Closed Omrigan closed 4 weeks ago
@Omrigan how long has it been flaky for? Can you link some example runs?
@Omrigan how long has it been flaky for?
I'd assume from the introduction.
Can you link some example runs?
Your PR: https://github.com/neondatabase/autoscaling/actions/runs/9878750381/job/27283615758#step:14:1034 My PR: https://github.com/neondatabase/autoscaling/actions/runs/9889976645/job/27317397731#step:14:948
I had 3 or 4 such cases, I think.
However, maybe it is not that particular test, here is the other test failing: https://github.com/neondatabase/autoscaling/actions/runs/9890395470/job/27319200362#step:14:987
We should check if this is only timeouts or if we suspect an actual problem. Until then marking as P1.
Haven't yet had a chance to look at it. However - @Omrigan if you're truly observing it fail 50% of the time, it may be due to your PR. The occurrence you flagged was the first time I'd seen it fail on one of my PRs.
A couple recent runs:
Both cases look like they timed out after 5 minutes on downscaling.

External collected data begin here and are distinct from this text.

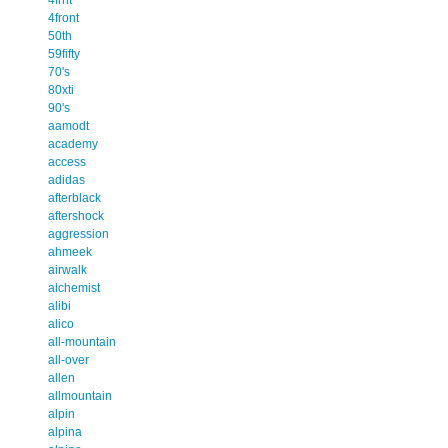
4front
50th
59fifty
70's
80xti
90's
aamodt
academy
access
adidas
afterblack
aftershock
aggression
ahmeek
airwalk
alchemist
alibi
alico
all-mountain
all-over
allen
allmountain
alpin
alpina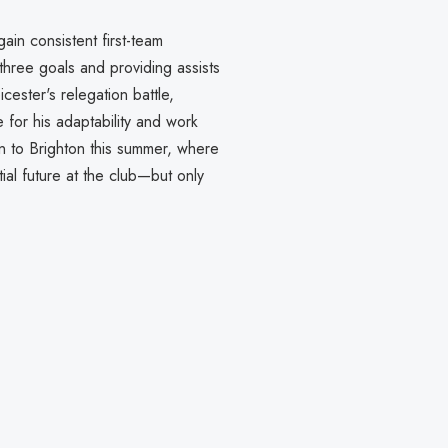
gain consistent first-team
hree goals and providing assists
icester's relegation battle,
 for his adaptability and work
rn to Brighton this summer, where
al future at the club—but only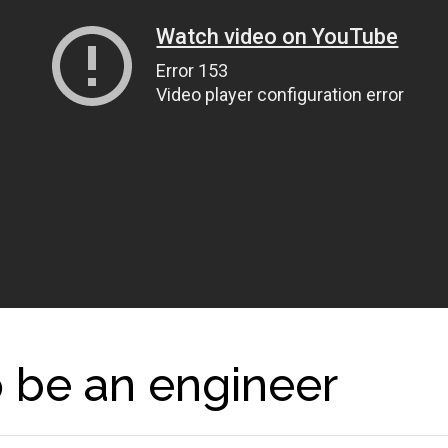
o be an engineer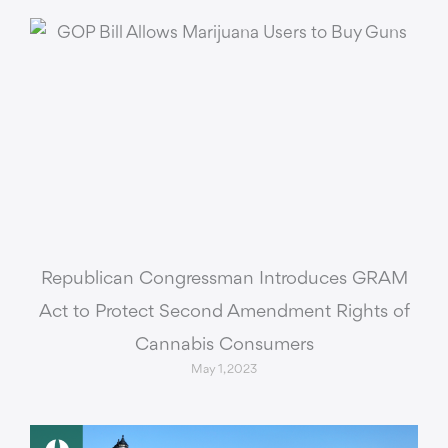
Republican Congressman Introduces GRAM
Act to Protect Second Amendment Rights of
Cannabis Consumers
May 1, 2023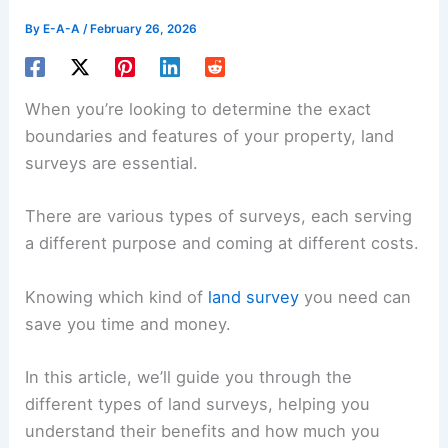
By
E-A-A
/
February 26, 2026
When you’re looking to determine the exact
boundaries and features of your property, land
surveys are essential.
There are various types of surveys, each serving
a different purpose and coming at different costs.
Knowing which kind of
land survey
you need can
save you time and money.
In this article, we’ll guide you through the
different types of land surveys, helping you
understand their benefits and how much you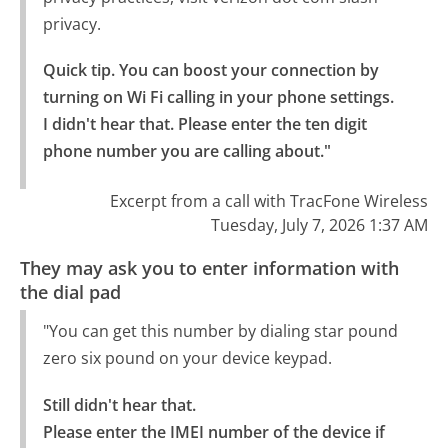
privacy.
Quick tip. You can boost your connection by 
turning on Wi Fi calling in your phone settings.

I didn't hear that. Please enter the ten digit 
phone number you are calling about."
Excerpt from a call with TracFone Wireless
Tuesday, July 7, 2026 1:37 AM
They may ask you to enter information with
the dial pad
"You can get this number by dialing star pound
zero six pound on your device keypad.
Still didn't hear that.

Please enter the IMEI number of the device if 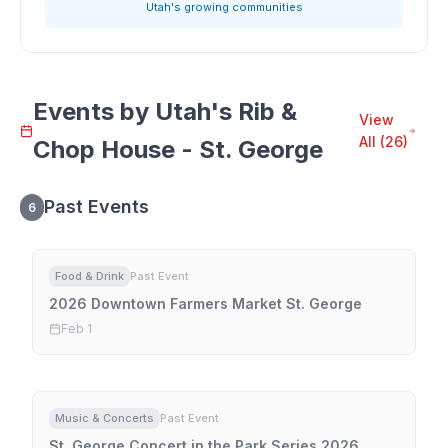
Utah's growing communities
Events by
Utah's Rib &
View
All (
26
)
Chop House - St. George
Past Events
6
Food & Drink
Past Event
2026 Downtown Farmers Market St. George
Feb 1
Music & Concerts
Past Event
St. George Concert in the Park Series 2026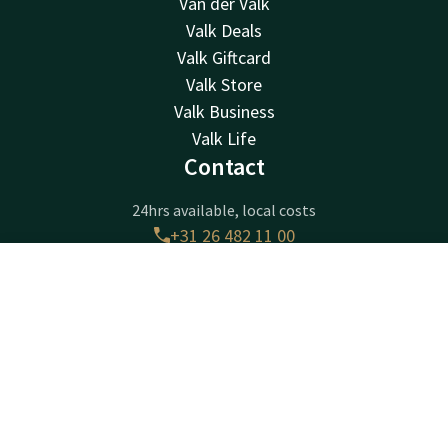
Van der Valk
Valk Deals
Valk Giftcard
Valk Store
Valk Business
Valk Life
Contact
24hrs available, local costs
+31 26 482 11 00
Available via email
arnhem@valk.com
Contact
Account
EN
Book now
Hotel Arnhem
Amsterdamseweg 505
6816VK
Arnhem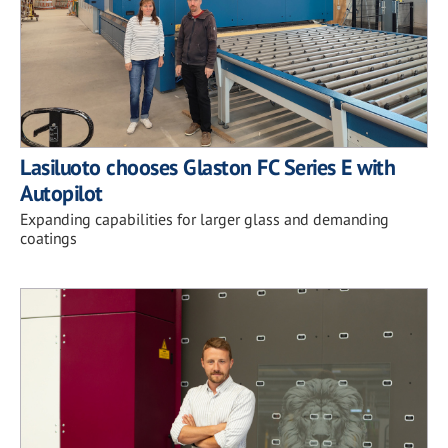
Lasiluoto chooses Glaston FC Series E with
Autopilot
Expanding capabilities for larger glass and demanding
coatings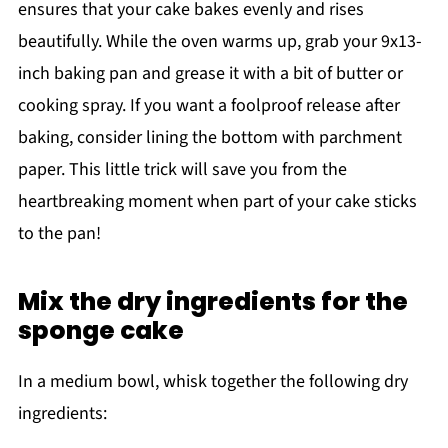
ensures that your cake bakes evenly and rises
beautifully. While the oven warms up, grab your 9x13-
inch baking pan and grease it with a bit of butter or
cooking spray. If you want a foolproof release after
baking, consider lining the bottom with parchment
paper. This little trick will save you from the
heartbreaking moment when part of your cake sticks
to the pan!
Mix the dry ingredients for the
sponge cake
In a medium bowl, whisk together the following dry
ingredients: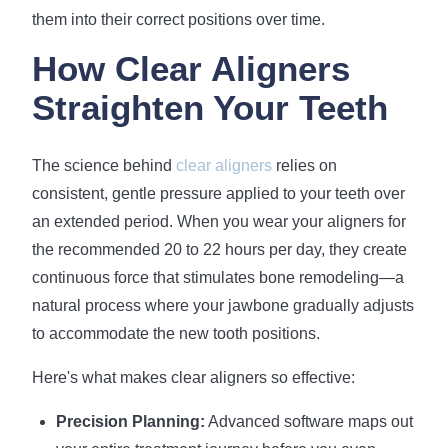
them into their correct positions over time.
How Clear Aligners
Straighten Your Teeth
The science behind
clear aligners
relies on
consistent, gentle pressure applied to your teeth over
an extended period. When you wear your aligners for
the recommended 20 to 22 hours per day, they create
continuous force that stimulates bone remodeling—a
natural process where your jawbone gradually adjusts
to accommodate the new tooth positions.
Here's what makes clear aligners so effective:
Precision Planning:
Advanced software maps out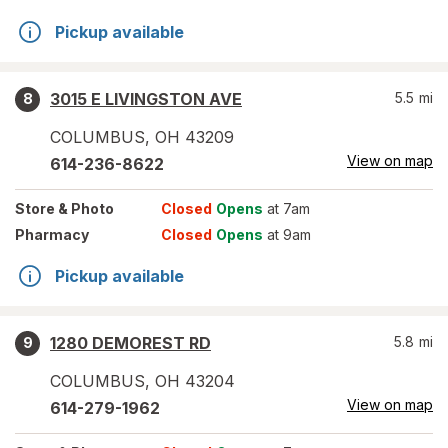
Pickup available
3015 E LIVINGSTON AVE
5.5
mi
8
COLUMBUS
,
OH
43209
View on map
614-236-8622
Store
& Photo
Closed
Opens
at 7am
Pharmacy
Closed
Opens
at 9am
Pickup available
1280 DEMOREST RD
5.8
mi
9
COLUMBUS
,
OH
43204
View on map
614-279-1962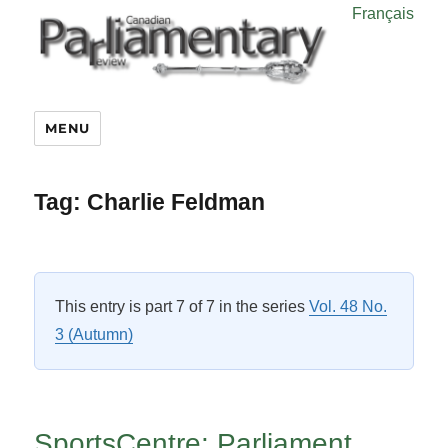
Français
MENU
Tag:
Charlie Feldman
This entry is part 7 of 7 in the series
Vol. 48 No.
3 (Autumn)
SportsCentre: Parliament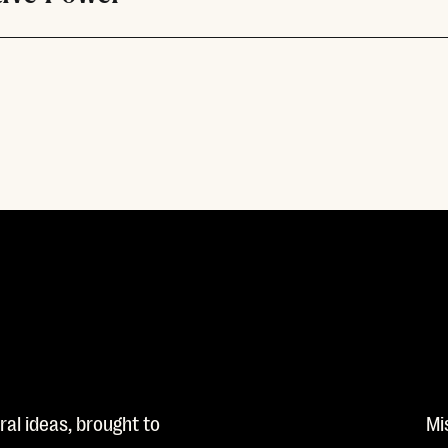
al ideas, brought to
Mi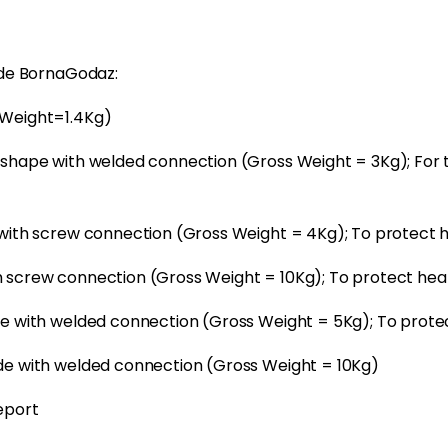
ode BornaGodaz:
(Weight=1.4Kg)
shape with welded connection (Gross Weight = 3Kg); For t
 with screw connection (Gross Weight = 4Kg); To protect
 screw connection (Gross Weight = 10Kg); To protect he
de with welded connection (Gross Weight = 5Kg); To prote
de with welded connection (Gross Weight = 10Kg)
eport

Reproduces locally in about ~2 hours. From the logs it seems like the issue is that VM uses too much memory sometimes and it prevents downscaling. I think the next step for debugging would be to print memory usage in logs periodically. For now I'll put this issue in selected, but want to get back to it later.
This might be fixed by now. Arthur will reproduce and see if it is fixed.
https://gist.github.com/petuhovskiy/226522b34bd85a3a8d2d8ee88fa43dbd
Tried to reproduce, it failed only once in 360 runs. Let's consider it fixed for now.
Fails roughly 50% of the time.